> About this exercise:
The data below should be retyped exactly, with the pictures left out.

[[ Available data open ]]

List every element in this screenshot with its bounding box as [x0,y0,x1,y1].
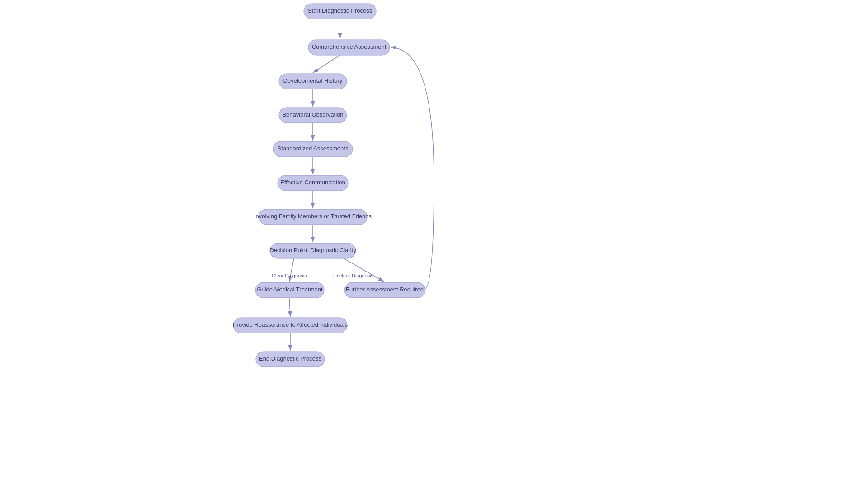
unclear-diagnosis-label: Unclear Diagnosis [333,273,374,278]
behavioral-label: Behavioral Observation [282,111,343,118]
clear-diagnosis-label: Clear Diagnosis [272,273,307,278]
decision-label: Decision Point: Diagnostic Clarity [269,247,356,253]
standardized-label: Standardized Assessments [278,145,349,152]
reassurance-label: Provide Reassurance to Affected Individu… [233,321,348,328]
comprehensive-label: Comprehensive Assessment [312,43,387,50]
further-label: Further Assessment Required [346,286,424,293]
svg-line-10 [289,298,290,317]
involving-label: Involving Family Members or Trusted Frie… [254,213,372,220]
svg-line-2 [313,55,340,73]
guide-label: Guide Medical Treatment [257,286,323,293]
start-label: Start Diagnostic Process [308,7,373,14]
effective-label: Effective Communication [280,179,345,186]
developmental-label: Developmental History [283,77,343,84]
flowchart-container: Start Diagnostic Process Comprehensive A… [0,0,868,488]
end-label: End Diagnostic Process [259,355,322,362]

[[ Available data closed ]]

> Solution below:
List every element in this screenshot with its bounding box as [x0,y0,x1,y1].
unclear-diagnosis-label: Unclear Diagnosis [333,273,374,278]
behavioral-label: Behavioral Observation [282,111,343,118]
clear-diagnosis-label: Clear Diagnosis [272,273,307,278]
decision-label: Decision Point: Diagnostic Clarity [269,247,356,253]
standardized-label: Standardized Assessments [278,145,349,152]
reassurance-label: Provide Reassurance to Affected Individu… [233,321,348,328]
comprehensive-label: Comprehensive Assessment [312,43,387,50]
further-label: Further Assessment Required [346,286,424,293]
svg-line-10 [289,298,290,317]
involving-label: Involving Family Members or Trusted Frie… [254,213,372,220]
svg-line-2 [313,55,340,73]
guide-label: Guide Medical Treatment [257,286,323,293]
start-label: Start Diagnostic Process [308,7,373,14]
effective-label: Effective Communication [280,179,345,186]
developmental-label: Developmental History [283,77,343,84]
flowchart-container: Start Diagnostic Process Comprehensive A… [0,0,868,488]
end-label: End Diagnostic Process [259,355,322,362]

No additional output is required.